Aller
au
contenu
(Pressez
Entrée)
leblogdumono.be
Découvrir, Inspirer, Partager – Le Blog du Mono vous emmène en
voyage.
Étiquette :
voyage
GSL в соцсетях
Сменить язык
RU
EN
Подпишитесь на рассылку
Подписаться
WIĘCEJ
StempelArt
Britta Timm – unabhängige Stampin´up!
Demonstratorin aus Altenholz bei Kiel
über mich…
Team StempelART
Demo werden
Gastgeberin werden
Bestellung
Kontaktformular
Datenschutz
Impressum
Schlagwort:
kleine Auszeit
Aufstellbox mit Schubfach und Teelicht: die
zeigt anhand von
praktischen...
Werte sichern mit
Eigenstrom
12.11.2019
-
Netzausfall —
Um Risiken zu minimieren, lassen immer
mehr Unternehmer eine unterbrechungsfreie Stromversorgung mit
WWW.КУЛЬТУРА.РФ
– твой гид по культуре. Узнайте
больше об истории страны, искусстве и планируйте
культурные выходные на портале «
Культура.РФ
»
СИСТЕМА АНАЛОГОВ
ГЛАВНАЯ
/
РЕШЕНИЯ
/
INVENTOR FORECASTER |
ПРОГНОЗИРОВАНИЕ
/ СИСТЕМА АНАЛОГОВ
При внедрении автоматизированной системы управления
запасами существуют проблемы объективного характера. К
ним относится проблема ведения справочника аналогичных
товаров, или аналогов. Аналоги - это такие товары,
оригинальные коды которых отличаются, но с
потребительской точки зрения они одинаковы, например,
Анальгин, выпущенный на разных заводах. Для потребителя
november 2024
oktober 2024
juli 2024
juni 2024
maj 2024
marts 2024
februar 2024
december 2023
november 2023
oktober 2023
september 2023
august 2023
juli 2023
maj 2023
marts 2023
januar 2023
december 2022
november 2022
------------------------------------------------------------------------
Each line from the one containing "культурные выходные на" through the end of the listing above should be copied exactly, with no other line included.

▶ _RESPONSE_:
культурные выходные на портале «
Культура.РФ
»
СИСТЕМА АНАЛОГОВ
ГЛАВНАЯ
/
РЕШЕНИЯ
/
INVENTOR FORECASTER |
ПРОГНОЗИРОВАНИЕ
/ СИСТЕМА АНАЛОГОВ
При внедрении автоматизированной системы управления
запасами существуют проблемы объективного характера. К
ним относится проблема ведения справочника аналогичных
товаров, или аналогов. Аналоги - это такие товары,
оригинальные коды которых отличаются, но с
потребительской точки зрения они одинаковы, например,
Анальгин, выпущенный на разных заводах. Для потребителя
november 2024
oktober 2024
juli 2024
juni 2024
maj 2024
marts 2024
februar 2024
december 2023
november 2023
oktober 2023
september 2023
august 2023
juli 2023
maj 2023
marts 2023
januar 2023
december 2022
november 2022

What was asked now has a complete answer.